Normally I’d be more considerate of the emotions these types of situations caused, but I had zero craps to give at the moment and we didn’t have a lot of time.
“He has something he needs to tell you—”
“Tell both of them,” Sam corrected, and my eyes narrowed on the spirit. “I knew they were meeting today.”
A spirit had known and I hadn’t.
“They used to come here once a week after...well, after everything,” he added.
Nice.
That was just freaking great.
Hands opening and closing, I kept my eyes on Sam. “He has a message for both of you. Something to do with a school?”
Sam nodded and then twisted toward Stacey. “She can’t go back to that school. Something is happening there. It’s not safe.”
“You’re going to need to give me more detail, Sam. I need to know why it’s not safe.”
“He’s saying the school isn’t safe?” Zayne questioned.
“There’s a lot of...souls there. Too many. It’s like they’re gathering for something,” Sam explained, his form flickering more rapidly now. “I’ve been checking on her since...well, since I could, and it hasn’t always been like that.”
“What do you mean souls are gathering there?” I asked, and Zayne shifted forward.
“Souls. Dead people who haven’t crossed over—”
“Ghosts?” I suggested, and when he nodded, I glanced at Stacey, who was staring at Sam but not seeing him. “There are a lot of ghosts there? How many?”
Stacey’s eyes widened even further. “At school?”
The spirit nodded. “Over a hundred. I tried counting one day, but they disappear and they’re confused. Sort of running around all hectic-like. It’s like they’re stuck.”
“The ghosts are stuck at the school,” I repeated. “Over a hundred.”
“How can that happen?” Zayne asked.
“Spirits and ghosts can be summoned to a place,” I explained.
“Like through a Ouija board?” Stacey let out a nervous, wet-sounding laugh.
“Yeah, actually those things can work under the right circumstances,” I said. “But you almost never get who you think you’re communicating with. Not unless you know how to...channel a certain spirit, and even I can’t do that.”
Stacey stared at me. “They sell them in toy stores.”
Beside her, Sam laughed. “God, I missed that look on her face.” A smile appeared. “Did you know the Ouija board marketer fell to his death while supervising the build of a Ouija board factory?”
I frowned at him.
He shrugged. “Kind of freaky if you think about it.”

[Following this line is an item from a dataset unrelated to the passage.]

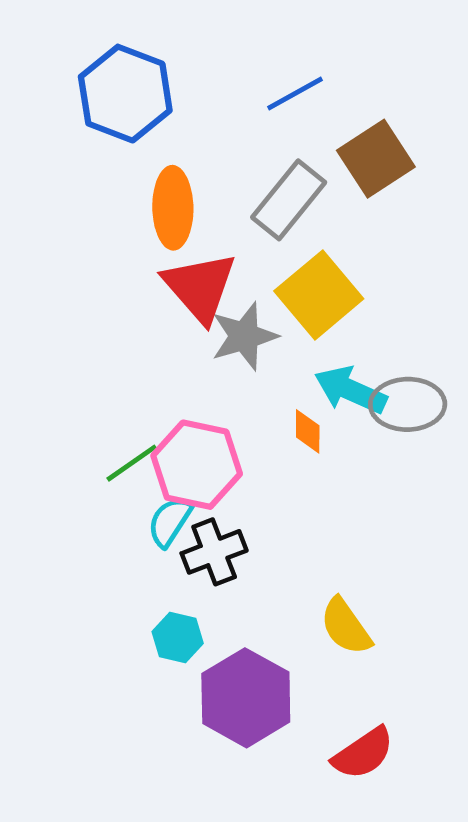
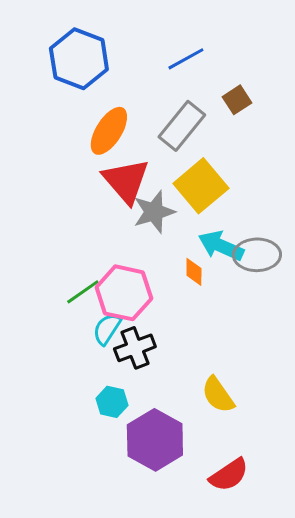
brown square: (376, 159) -> (237, 100), size x0.6
orange ellipse: (173, 208) -> (109, 131), turned 33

“How can ghosts be stuck?” Zayne asked.
“I don’t know. I’m sure there are spells that could do it, but I don’t know why you’d want to. A trapped ghost or even a spirt could become a wraith. Could take months or years, but being stuck would corrupt them,” I said, horrified by the possibility of something like that occurring. “How could this happen at a school?”
“It’s a Hellmouth,” Stacey murmured. “Layla and I weren’t joking when we said that.”
I ignored her. “Are the ghosts putting people in danger?”
“Someone fell down the steps a week ago. They were pushed by one of the ghosts,” Sam said.
When I repeated that, Stacey sat back against the booth. “A guy did fall down the steps. Last Tuesday. I don’t know the details, but I heard that it happened.”